Parashuram's blog: July 2007

URLs, AJAX and Script Injection

Hey,

The paradigm of a URL being a Uniform Resource Locater seems to no longer hold true. Examples of this include personalized search results returned by Google, and more importantly AJAX. It gets irritating when you send across a link, expecting people to see the same web page as you did, but the result is a complete shock. Page personalization seems fair, and there are ways out of it, but the way AJAX prevents information from being shared using a URL is definitely a concern. With social bookmarking and site sharing on the rise, any website that denies the convince of URL sharing is sure on a back seat.
The main problem that AJAX has with manipulating URLs to represent correct information, or page state is that if it directly rewrites document.location or window.url, the page is caused to refresh, defeating the purpose of AJAX. Developers are smart, and thats where they started to exploit the underused feature of page anchors. Most web browsers do not refresh a page if all that changes in the URL occurs after "#". Hence, it is now a recommended practice to save the state of the page as an anchor. Most pages typically look like "http://page.com?params#state=1".
Another advantage of this approach is that it does not upset the behavior of the "BACK" navigation, another pain point that was a result of transitioning from web pages to the web applications paradigm.
This hack also opens up a wide list of security vulnerabilities. May be I could make myself clear with an example.
There was this session at the Barcamp that I attended yesterday on mashups, mapping and the promising Yahoo India Maps. Yahoo maps is still in beta, but the fact that impressed me was it attracted a lot of local janta wanting to mash up. The session by Shivku that revealed the extensive use of JavaScript got me probing.
Yahoo India Maps is a classy example of URL rewriting using the # function. Hence, I can plainly send something like this to indicate a location in Bangalore. http://in.maps.yahoo.com/#?lat=12.922420&amp;amp;amp;lon=77.593195&z=1&addr=jayanagar%2C%20bangalore
The advantage of this over Google Maps is that I just copied this from the address bar. The security problems in this case may also be evident.
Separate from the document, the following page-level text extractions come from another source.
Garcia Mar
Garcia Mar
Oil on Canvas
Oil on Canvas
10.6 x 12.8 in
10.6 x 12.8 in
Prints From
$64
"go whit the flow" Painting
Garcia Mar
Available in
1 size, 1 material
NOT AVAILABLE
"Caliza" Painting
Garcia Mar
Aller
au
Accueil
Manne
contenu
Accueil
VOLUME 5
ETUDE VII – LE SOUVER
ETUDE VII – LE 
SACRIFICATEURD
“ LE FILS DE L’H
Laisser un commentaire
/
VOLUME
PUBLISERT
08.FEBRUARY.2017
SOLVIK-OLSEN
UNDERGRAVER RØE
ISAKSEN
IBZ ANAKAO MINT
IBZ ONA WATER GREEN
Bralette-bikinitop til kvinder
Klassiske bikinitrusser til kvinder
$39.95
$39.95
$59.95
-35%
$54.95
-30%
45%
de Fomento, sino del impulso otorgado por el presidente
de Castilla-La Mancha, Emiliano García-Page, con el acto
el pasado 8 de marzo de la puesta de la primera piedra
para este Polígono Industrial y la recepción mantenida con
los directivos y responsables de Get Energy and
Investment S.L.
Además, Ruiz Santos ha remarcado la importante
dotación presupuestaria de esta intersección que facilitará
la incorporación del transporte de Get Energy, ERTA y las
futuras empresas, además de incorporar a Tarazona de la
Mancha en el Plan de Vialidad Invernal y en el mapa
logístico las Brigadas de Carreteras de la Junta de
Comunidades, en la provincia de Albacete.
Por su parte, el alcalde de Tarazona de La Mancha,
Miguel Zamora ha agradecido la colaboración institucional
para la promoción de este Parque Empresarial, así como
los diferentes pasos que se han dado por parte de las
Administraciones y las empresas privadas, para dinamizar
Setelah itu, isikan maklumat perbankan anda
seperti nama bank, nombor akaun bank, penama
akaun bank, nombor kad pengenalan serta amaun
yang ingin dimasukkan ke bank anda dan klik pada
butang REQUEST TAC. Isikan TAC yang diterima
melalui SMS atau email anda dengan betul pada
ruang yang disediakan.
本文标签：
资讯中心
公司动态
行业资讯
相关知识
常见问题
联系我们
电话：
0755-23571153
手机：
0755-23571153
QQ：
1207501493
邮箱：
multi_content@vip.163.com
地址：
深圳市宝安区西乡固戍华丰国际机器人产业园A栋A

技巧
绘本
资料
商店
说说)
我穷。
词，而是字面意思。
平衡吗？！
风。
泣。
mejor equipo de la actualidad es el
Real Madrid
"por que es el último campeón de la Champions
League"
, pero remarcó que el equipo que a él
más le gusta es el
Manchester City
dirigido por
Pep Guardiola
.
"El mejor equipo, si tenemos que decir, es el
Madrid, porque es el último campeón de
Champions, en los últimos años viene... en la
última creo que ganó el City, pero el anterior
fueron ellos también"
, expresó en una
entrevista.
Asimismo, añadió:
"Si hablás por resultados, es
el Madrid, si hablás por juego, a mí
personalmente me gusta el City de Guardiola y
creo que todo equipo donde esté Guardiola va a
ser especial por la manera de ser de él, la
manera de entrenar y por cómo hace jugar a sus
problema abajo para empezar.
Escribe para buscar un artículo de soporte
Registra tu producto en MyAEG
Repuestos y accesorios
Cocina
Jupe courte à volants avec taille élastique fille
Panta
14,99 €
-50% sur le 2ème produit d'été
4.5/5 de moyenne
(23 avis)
People would become wary of links that say something like javascript:(alert(''))();, but a url like the one for Yahoo India Maps is something that people are fine with. Now, if we are able to get some SQL injection done on a URL like that, given the fact that the URL is actually parsed at the client side, it makes an excellent case for Script and HTML injections. I know that this is nothing new, and people have been doing injections like this for ages, I just wanted to list down my experience of finding such a hack.
Let me put down the results of my analysis. Though the Yahoo Maps code is compressed, we can quickly figure out that in the global namespace, the function "getParams(arg)" does the actual parsing of the URL. A second search on getParams gives us all the places where getParams is actually used. Closer inspection reveals that the possible parameters [i.e. loc, lat, pg, ms, mt, lc] directly correspond to the URL parameters .This is to be the source of our injection.
Now looking at the place where we should inject, a quick search looking for all places where the parameters [i..e DEFAULT_LAT, DEFAULT_LON, etc] are used. Unfortunately for us, the there is no place where the latitude or longitude is used. Interestingly however, there was a place where the location was used. It turns out to be written to a text field, and we have hit another dead end. I ran a couple of tracer scripts to see if I could see any other injection targets, and I realize even the category text is a number; the real text comes from a back end call.
After some searching, I finally stumbled upon the print link, and saw that in the print page, the 'addr' argument was 'unescaped' and written. Now, all I had to do was to check that function out, get the escape value of "<" (so that unescaping inserts the character). A few minutes later, I cooked up the following link.
http://in.maps.yahoo.com/php/ymi_map_print.php?lat=65.183030&lon=0.351563&z=15&l=1042&lc=Police%20Stations&pg=1&addr=%3Cscript%3E%20%20alert(%22hw%22)%3C/script%3E

Well, now the question of potential exploits. Consider the case where a user is logged into YAHOO account. Yahoo Maps obviously has his cookies, and if I insert a script to include a malicious js (instead of the current alert hello world) i could cleanly steal cookies. Technically, that would let me log in as any user, and propagate it to friends, and friends of friends.
Thought I have not really tried, and hope that it does not work, I could use a service like YAHOO answers to post the cookie (like the cookie jars available on orkut) as a reply to a question. That would still keep me undetected, and I am not really posting data to a server.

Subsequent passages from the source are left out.